The R datasets library contains data on air quality in New York (airquality). Conduct a hypothesis test to evaluate if ozone levels are a function of month.

NOTE: dichotomize month. If that test were significant, what else would be required? Post your hypothesis test and R code with your discussion.

mydata<- (airquality)
str(airquality)
## 'data.frame':    153 obs. of  6 variables:
##  $ Ozone  : int  41 36 12 18 NA 28 23 19 8 NA ...
##  $ Solar.R: int  190 118 149 313 NA NA 299 99 19 194 ...
##  $ Wind   : num  7.4 8 12.6 11.5 14.3 14.9 8.6 13.8 20.1 8.6 ...
##  $ Temp   : int  67 72 74 62 56 66 65 59 61 69 ...
##  $ Month  : int  5 5 5 5 5 5 5 5 5 5 ...
##  $ Day    : int  1 2 3 4 5 6 7 8 9 10 ...
Months<- mydata$Month
df<- mydata$Ozone

Are Ozone levels a function of month? Check the correlation between the two variables to see if there is a relationship.
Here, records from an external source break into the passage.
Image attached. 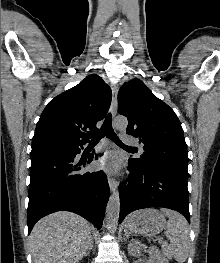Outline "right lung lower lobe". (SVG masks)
<instances>
[{
    "instance_id": "98d812e1",
    "label": "right lung lower lobe",
    "mask_w": 220,
    "mask_h": 263,
    "mask_svg": "<svg viewBox=\"0 0 220 263\" xmlns=\"http://www.w3.org/2000/svg\"><path fill=\"white\" fill-rule=\"evenodd\" d=\"M79 146L31 151L28 234L40 218L60 210L77 213L101 228L109 185L103 171H83L82 165L97 159V155L75 162Z\"/></svg>"
}]
</instances>
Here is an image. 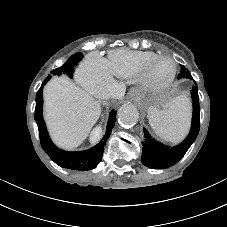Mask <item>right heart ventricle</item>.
<instances>
[{"instance_id":"obj_1","label":"right heart ventricle","mask_w":227,"mask_h":227,"mask_svg":"<svg viewBox=\"0 0 227 227\" xmlns=\"http://www.w3.org/2000/svg\"><path fill=\"white\" fill-rule=\"evenodd\" d=\"M156 56V53L150 51L119 49L111 54L107 63L113 75L135 78Z\"/></svg>"}]
</instances>
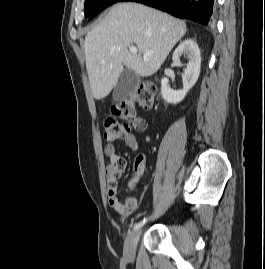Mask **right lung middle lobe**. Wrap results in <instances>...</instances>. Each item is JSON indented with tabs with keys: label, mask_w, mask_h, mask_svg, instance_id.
Listing matches in <instances>:
<instances>
[{
	"label": "right lung middle lobe",
	"mask_w": 265,
	"mask_h": 269,
	"mask_svg": "<svg viewBox=\"0 0 265 269\" xmlns=\"http://www.w3.org/2000/svg\"><path fill=\"white\" fill-rule=\"evenodd\" d=\"M123 1L125 0H85V17L92 18L110 5Z\"/></svg>",
	"instance_id": "1"
}]
</instances>
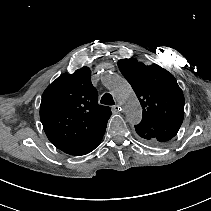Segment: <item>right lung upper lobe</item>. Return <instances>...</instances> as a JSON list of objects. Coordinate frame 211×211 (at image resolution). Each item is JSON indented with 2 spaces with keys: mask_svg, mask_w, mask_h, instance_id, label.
Returning a JSON list of instances; mask_svg holds the SVG:
<instances>
[{
  "mask_svg": "<svg viewBox=\"0 0 211 211\" xmlns=\"http://www.w3.org/2000/svg\"><path fill=\"white\" fill-rule=\"evenodd\" d=\"M111 114L110 107L98 104L88 67L62 74L42 95L40 119L58 149L102 135Z\"/></svg>",
  "mask_w": 211,
  "mask_h": 211,
  "instance_id": "obj_1",
  "label": "right lung upper lobe"
}]
</instances>
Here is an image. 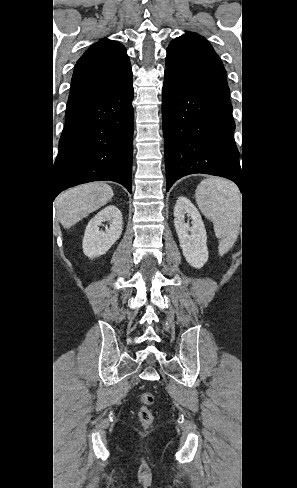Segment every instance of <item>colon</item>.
Segmentation results:
<instances>
[{
  "instance_id": "obj_1",
  "label": "colon",
  "mask_w": 297,
  "mask_h": 488,
  "mask_svg": "<svg viewBox=\"0 0 297 488\" xmlns=\"http://www.w3.org/2000/svg\"><path fill=\"white\" fill-rule=\"evenodd\" d=\"M140 409L138 411V417L142 426H149L154 419L151 406L154 403V396L150 392H144L140 395Z\"/></svg>"
}]
</instances>
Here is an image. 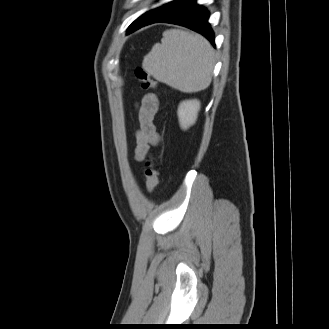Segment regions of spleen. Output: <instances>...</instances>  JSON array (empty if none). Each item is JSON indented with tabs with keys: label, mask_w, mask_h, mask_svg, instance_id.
I'll use <instances>...</instances> for the list:
<instances>
[{
	"label": "spleen",
	"mask_w": 329,
	"mask_h": 329,
	"mask_svg": "<svg viewBox=\"0 0 329 329\" xmlns=\"http://www.w3.org/2000/svg\"><path fill=\"white\" fill-rule=\"evenodd\" d=\"M142 66L154 79L174 89L198 92L210 85L214 51L200 35L170 29L144 57Z\"/></svg>",
	"instance_id": "obj_1"
}]
</instances>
cor.test(mydata$Ozone, mydata$Temp)
## 
##  Pearson's product-moment correlation
## 
## data:  mydata$Ozone and mydata$Temp
## t = 10.418, df = 114, p-value < 2.2e-16
## alternative hypothesis: true correlation is not equal to 0
## 95 percent confidence interval:
##  0.5913340 0.7812111
## sample estimates:
##       cor 
## 0.6983603

We can see there is a high correlation between the variables.

Data available for months of May through September. Check the mean for Ozone by month.

Ozone_May<- mean(airquality$Ozone[airquality$Month==5 ], na.rm=T)
Ozone_May
## [1] 23.61538
Ozone_June<- mean(airquality$Ozone[airquality$Month==6 ], na.rm=T)
Ozone_June
## [1] 29.44444
Ozone_July<- mean(airquality$Ozone[airquality$Month==7 ], na.rm=T)
Ozone_July
## [1] 59.11538
Ozone_August<- mean(airquality$Ozone[airquality$Month==8 ], na.rm=T)
Ozone_August
## [1] 59.96154
Ozone_September<- mean(airquality$Ozone[airquality$Month==9 ], na.rm=T)
Ozone_September
## [1] 31.44828

Develop a null hypothesis based on the data Ho: Mu1 - Mu2 = 0 mu=35

mean(mydata$Ozone, na.rm=T)
## [1] 42.12931
t.test(df, mu=35)
## 
##  One Sample t-test
## 
## data:  df
## t = 2.3277, df = 115, p-value = 0.02168
## alternative hypothesis: true mean is not equal to 35
## 95 percent confidence interval:
##  36.06240 48.19622
## sample estimates:
## mean of x 
##  42.12931

Because our sample population mean is not within the sample estimates and our p-value is below .05 significance, We reject the null hypothesis in favor of the alternative.

Ideally, we would have data for the entire year rather than just for a few months out of the year. This skews the data and makes it unlikely to develop an accurate result for testing the null hypothesis.